■ **ACTION ITEM**: Word for word, restate the records that appear below.

*** DATA SHOWN ***

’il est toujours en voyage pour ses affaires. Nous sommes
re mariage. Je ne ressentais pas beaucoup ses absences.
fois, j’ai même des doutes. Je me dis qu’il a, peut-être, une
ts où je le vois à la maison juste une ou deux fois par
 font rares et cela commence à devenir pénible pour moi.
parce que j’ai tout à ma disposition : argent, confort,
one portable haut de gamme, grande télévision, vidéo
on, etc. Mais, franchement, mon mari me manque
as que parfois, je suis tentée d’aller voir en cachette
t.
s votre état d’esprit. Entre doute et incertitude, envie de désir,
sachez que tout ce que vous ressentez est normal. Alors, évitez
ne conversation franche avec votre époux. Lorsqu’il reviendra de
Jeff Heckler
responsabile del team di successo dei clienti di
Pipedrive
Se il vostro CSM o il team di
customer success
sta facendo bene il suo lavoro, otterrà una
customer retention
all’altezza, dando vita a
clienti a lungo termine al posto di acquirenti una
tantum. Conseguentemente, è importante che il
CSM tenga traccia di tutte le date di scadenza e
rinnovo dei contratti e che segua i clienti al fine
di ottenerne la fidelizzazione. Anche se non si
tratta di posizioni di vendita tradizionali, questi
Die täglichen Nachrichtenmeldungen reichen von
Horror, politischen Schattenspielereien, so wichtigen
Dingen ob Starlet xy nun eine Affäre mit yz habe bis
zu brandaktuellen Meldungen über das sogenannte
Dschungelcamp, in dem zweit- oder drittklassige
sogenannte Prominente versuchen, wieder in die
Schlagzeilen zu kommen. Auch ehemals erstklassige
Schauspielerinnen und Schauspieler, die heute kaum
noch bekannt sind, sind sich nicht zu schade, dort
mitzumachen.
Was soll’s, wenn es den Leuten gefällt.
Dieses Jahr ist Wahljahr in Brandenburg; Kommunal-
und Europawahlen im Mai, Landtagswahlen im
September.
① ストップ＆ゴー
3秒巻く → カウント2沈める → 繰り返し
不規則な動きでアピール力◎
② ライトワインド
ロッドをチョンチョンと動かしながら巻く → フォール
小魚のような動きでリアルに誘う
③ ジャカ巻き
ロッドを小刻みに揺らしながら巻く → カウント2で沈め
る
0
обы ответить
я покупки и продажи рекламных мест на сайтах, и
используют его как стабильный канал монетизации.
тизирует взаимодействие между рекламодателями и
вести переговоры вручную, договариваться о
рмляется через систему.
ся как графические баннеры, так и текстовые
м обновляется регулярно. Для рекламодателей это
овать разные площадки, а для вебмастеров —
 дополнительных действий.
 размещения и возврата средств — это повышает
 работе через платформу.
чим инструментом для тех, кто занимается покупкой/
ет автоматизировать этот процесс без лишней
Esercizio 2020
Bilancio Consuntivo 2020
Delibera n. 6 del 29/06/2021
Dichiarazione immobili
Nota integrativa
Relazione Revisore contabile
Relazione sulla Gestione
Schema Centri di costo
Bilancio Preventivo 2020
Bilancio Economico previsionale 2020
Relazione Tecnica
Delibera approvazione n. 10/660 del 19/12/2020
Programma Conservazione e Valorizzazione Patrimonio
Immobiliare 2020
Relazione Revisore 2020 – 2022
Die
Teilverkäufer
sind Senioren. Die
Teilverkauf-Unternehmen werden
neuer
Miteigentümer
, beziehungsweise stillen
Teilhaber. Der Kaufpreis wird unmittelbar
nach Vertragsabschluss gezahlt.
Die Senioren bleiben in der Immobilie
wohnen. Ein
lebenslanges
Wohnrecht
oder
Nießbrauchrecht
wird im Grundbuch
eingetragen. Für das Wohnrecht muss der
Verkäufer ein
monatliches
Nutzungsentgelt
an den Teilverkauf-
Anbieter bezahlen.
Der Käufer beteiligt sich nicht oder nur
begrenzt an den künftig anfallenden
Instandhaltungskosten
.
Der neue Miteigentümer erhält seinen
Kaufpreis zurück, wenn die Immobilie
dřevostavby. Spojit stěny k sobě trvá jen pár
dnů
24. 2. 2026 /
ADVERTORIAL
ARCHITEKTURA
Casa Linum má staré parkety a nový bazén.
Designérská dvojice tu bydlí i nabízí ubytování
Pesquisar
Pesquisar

*** End of DATA SHOWN ***

■ **ANSWER TO THE EXERCISE**:
’il est toujours en voyage pour ses affaires. Nous sommes
re mariage. Je ne ressentais pas beaucoup ses absences.
fois, j’ai même des doutes. Je me dis qu’il a, peut-être, une
ts où je le vois à la maison juste une ou deux fois par
 font rares et cela commence à devenir pénible pour moi.
parce que j’ai tout à ma disposition : argent, confort,
one portable haut de gamme, grande télévision, vidéo
on, etc. Mais, franchement, mon mari me manque
as que parfois, je suis tentée d’aller voir en cachette
t.
s votre état d’esprit. Entre doute et incertitude, envie de désir,
sachez que tout ce que vous ressentez est normal. Alors, évitez
ne conversation franche avec votre époux. Lorsqu’il reviendra de
Jeff Heckler
responsabile del team di successo dei clienti di
Pipedrive
Se il vostro CSM o il team di
customer success
sta facendo bene il suo lavoro, otterrà una
customer retention
all’altezza, dando vita a
clienti a lungo termine al posto di acquirenti una
tantum. Conseguentemente, è importante che il
CSM tenga traccia di tutte le date di scadenza e
rinnovo dei contratti e che segua i clienti al fine
di ottenerne la fidelizzazione. Anche se non si
tratta di posizioni di vendita tradizionali, questi
Die täglichen Nachrichtenmeldungen reichen von
Horror, politischen Schattenspielereien, so wichtigen
Dingen ob Starlet xy nun eine Affäre mit yz habe bis
zu brandaktuellen Meldungen über das sogenannte
Dschungelcamp, in dem zweit- oder drittklassige
sogenannte Prominente versuchen, wieder in die
Schlagzeilen zu kommen. Auch ehemals erstklassige
Schauspielerinnen und Schauspieler, die heute kaum
noch bekannt sind, sind sich nicht zu schade, dort
mitzumachen.
Was soll’s, wenn es den Leuten gefällt.
Dieses Jahr ist Wahljahr in Brandenburg; Kommunal-
und Europawahlen im Mai, Landtagswahlen im
September.
① ストップ＆ゴー
3秒巻く → カウント2沈める → 繰り返し
不規則な動きでアピール力◎
② ライトワインド
ロッドをチョンチョンと動かしながら巻く → フォール
小魚のような動きでリアルに誘う
③ ジャカ巻き
ロッドを小刻みに揺らしながら巻く → カウント2で沈め
る
0
обы ответить
я покупки и продажи рекламных мест на сайтах, и
используют его как стабильный канал монетизации.
тизирует взаимодействие между рекламодателями и
вести переговоры вручную, договариваться о
рмляется через систему.
ся как графические баннеры, так и текстовые
м обновляется регулярно. Для рекламодателей это
овать разные площадки, а для вебмастеров —
 дополнительных действий.
 размещения и возврата средств — это повышает
 работе через платформу.
чим инструментом для тех, кто занимается покупкой/
ет автоматизировать этот процесс без лишней
Esercizio 2020
Bilancio Consuntivo 2020
Delibera n. 6 del 29/06/2021
Dichiarazione immobili
Nota integrativa
Relazione Revisore contabile
Relazione sulla Gestione
Schema Centri di costo
Bilancio Preventivo 2020
Bilancio Economico previsionale 2020
Relazione Tecnica
Delibera approvazione n. 10/660 del 19/12/2020
Programma Conservazione e Valorizzazione Patrimonio
Immobiliare 2020
Relazione Revisore 2020 – 2022
Die
Teilverkäufer
sind Senioren. Die
Teilverkauf-Unternehmen werden
neuer
Miteigentümer
, beziehungsweise stillen
Teilhaber. Der Kaufpreis wird unmittelbar
nach Vertragsabschluss gezahlt.
Die Senioren bleiben in der Immobilie
wohnen. Ein
lebenslanges
Wohnrecht
oder
Nießbrauchrecht
wird im Grundbuch
eingetragen. Für das Wohnrecht muss der
Verkäufer ein
monatliches
Nutzungsentgelt
an den Teilverkauf-
Anbieter bezahlen.
Der Käufer beteiligt sich nicht oder nur
begrenzt an den künftig anfallenden
Instandhaltungskosten
.
Der neue Miteigentümer erhält seinen
Kaufpreis zurück, wenn die Immobilie
dřevostavby. Spojit stěny k sobě trvá jen pár
dnů
24. 2. 2026 /
ADVERTORIAL
ARCHITEKTURA
Casa Linum má staré parkety a nový bazén.
Designérská dvojice tu bydlí i nabízí ubytování
Pesquisar
Pesquisar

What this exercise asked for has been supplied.